Work instructions: Please restate exactly what appears in the records below from the first line to the line where "Fixed Receipt Printers" is, that line included.

Given records:
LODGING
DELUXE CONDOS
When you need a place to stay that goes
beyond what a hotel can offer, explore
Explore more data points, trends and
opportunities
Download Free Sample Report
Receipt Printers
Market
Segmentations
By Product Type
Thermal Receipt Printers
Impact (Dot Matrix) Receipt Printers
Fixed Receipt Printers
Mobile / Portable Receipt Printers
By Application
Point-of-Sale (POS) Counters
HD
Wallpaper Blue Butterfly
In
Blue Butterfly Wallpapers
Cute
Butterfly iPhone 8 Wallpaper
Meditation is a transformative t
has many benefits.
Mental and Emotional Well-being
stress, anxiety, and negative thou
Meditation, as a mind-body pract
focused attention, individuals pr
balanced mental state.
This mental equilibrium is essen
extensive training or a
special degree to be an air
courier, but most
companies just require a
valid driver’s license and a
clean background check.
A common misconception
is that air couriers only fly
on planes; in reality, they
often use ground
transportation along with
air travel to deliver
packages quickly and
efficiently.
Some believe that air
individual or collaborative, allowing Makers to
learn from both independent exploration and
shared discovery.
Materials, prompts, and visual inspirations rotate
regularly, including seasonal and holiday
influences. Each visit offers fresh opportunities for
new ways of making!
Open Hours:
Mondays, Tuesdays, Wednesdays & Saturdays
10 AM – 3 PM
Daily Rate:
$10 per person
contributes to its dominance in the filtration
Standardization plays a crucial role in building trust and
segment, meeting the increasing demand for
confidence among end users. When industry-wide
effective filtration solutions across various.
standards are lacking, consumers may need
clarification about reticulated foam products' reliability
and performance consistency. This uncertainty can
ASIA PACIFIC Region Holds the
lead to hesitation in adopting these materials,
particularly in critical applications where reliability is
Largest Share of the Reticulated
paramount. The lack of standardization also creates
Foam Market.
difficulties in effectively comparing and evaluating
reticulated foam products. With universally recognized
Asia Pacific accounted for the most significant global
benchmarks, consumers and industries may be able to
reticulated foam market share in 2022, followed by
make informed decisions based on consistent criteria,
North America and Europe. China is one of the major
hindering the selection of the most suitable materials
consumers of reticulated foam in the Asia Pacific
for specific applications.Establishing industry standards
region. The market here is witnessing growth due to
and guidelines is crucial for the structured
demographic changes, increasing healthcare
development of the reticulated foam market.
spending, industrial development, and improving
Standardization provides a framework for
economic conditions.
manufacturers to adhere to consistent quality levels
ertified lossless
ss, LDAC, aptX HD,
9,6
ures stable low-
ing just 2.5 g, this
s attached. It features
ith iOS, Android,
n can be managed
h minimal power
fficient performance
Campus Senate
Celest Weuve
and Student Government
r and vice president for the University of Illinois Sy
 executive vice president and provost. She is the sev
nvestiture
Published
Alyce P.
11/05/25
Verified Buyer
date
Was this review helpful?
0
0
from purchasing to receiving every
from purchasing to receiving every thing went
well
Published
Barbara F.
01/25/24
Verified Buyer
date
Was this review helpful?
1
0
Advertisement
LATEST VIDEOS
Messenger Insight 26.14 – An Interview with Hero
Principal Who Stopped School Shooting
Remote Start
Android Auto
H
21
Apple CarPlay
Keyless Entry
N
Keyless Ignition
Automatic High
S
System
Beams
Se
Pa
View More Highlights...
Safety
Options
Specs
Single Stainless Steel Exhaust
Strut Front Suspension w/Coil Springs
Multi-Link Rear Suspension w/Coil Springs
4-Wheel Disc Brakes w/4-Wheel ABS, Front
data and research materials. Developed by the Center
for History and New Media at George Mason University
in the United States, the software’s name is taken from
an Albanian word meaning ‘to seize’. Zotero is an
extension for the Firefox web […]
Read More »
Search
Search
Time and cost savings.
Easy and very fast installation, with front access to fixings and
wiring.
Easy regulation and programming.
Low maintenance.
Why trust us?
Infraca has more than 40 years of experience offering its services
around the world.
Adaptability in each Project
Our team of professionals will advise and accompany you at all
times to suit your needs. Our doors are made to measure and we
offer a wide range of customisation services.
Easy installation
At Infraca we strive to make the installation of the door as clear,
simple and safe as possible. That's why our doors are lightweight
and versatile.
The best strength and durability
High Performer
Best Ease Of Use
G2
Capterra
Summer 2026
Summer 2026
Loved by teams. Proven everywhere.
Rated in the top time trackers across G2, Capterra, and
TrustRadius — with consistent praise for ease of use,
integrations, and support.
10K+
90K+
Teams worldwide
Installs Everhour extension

Solution to this problem:
LODGING
DELUXE CONDOS
When you need a place to stay that goes
beyond what a hotel can offer, explore
Explore more data points, trends and
opportunities
Download Free Sample Report
Receipt Printers
Market
Segmentations
By Product Type
Thermal Receipt Printers
Impact (Dot Matrix) Receipt Printers
Fixed Receipt Printers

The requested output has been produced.